■ **What you will do**: Scan the records for the word "bière". Report each line where it occurs.

■ **Given records**:
= Beginning of Section =
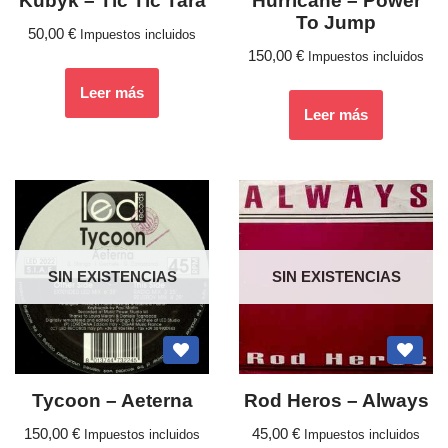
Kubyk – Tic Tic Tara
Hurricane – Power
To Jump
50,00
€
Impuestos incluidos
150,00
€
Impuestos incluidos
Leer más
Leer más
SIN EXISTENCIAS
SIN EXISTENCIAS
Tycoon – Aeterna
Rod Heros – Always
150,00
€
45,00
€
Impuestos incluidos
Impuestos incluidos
= End of Section =
= Beginning of Section =
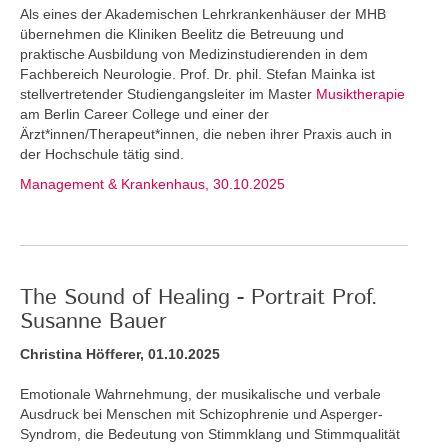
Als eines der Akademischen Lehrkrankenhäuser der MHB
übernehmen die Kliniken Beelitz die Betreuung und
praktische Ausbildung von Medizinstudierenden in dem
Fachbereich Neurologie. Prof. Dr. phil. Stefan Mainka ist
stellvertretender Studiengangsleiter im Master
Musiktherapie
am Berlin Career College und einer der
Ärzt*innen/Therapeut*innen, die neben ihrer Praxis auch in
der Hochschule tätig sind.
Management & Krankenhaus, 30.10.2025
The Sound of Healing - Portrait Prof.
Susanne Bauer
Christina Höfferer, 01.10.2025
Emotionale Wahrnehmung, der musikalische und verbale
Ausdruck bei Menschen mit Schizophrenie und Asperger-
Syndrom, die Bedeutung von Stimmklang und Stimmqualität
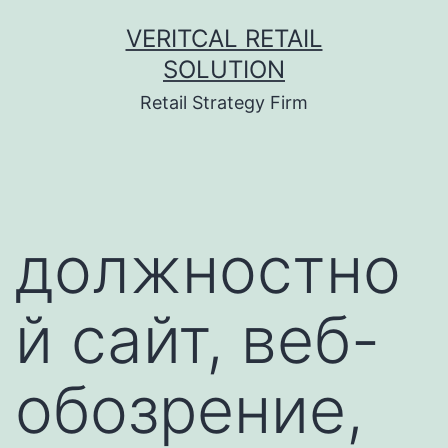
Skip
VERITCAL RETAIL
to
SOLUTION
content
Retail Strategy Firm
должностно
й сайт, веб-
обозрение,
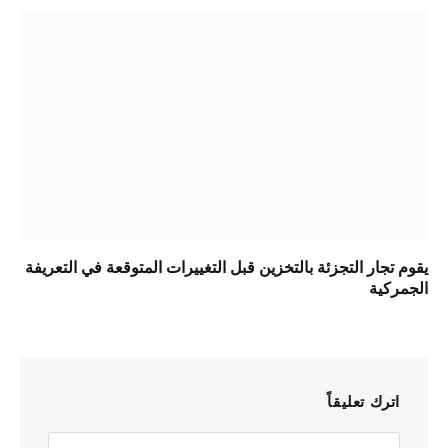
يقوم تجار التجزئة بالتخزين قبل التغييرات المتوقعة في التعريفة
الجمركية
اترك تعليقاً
= End of Section =
= Beginning of Section =
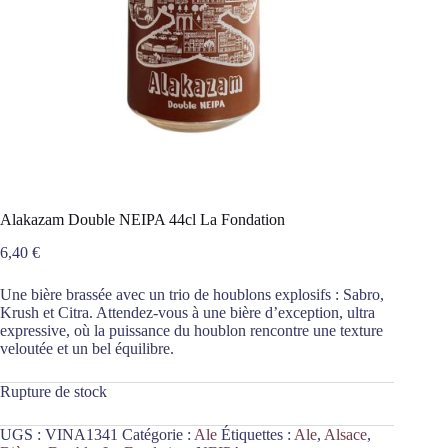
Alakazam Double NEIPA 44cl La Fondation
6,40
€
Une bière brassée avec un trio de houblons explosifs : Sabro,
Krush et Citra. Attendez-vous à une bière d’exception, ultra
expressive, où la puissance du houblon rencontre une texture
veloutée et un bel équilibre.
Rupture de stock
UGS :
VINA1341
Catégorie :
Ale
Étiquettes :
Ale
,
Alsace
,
= End of Section =
■ **Task output**:
Une bière brassée avec un trio de houblons explosifs : Sabro,
Krush et Citra. Attendez-vous à une bière d’exception, ultra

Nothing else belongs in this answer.